__What is being asked__: Return every line of the data below word for word, including the punctuation.

Start of Block

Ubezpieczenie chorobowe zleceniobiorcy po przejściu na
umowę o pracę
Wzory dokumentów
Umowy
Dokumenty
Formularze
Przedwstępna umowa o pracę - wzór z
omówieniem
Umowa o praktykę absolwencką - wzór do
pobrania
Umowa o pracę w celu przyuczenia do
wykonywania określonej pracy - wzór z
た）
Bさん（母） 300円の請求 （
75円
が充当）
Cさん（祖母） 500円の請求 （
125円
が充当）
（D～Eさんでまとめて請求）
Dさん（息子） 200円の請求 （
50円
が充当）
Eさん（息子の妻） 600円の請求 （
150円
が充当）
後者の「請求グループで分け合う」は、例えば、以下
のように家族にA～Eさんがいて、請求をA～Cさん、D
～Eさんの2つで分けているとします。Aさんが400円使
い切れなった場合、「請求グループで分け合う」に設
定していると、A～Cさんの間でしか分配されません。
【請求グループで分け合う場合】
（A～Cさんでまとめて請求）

End of Block

__Response area__:
Ubezpieczenie chorobowe zleceniobiorcy po przejściu na
umowę o pracę
Wzory dokumentów
Umowy
Dokumenty
Formularze
Przedwstępna umowa o pracę - wzór z
omówieniem
Umowa o praktykę absolwencką - wzór do
pobrania
Umowa o pracę w celu przyuczenia do
wykonywania określonej pracy - wzór z
た）
Bさん（母） 300円の請求 （
75円
が充当）
Cさん（祖母） 500円の請求 （
125円
が充当）
（D～Eさんでまとめて請求）
Dさん（息子） 200円の請求 （
50円
が充当）
Eさん（息子の妻） 600円の請求 （
150円
が充当）
後者の「請求グループで分け合う」は、例えば、以下
のように家族にA～Eさんがいて、請求をA～Cさん、D
～Eさんの2つで分けているとします。Aさんが400円使
い切れなった場合、「請求グループで分け合う」に設
定していると、A～Cさんの間でしか分配されません。
【請求グループで分け合う場合】
（A～Cさんでまとめて請求）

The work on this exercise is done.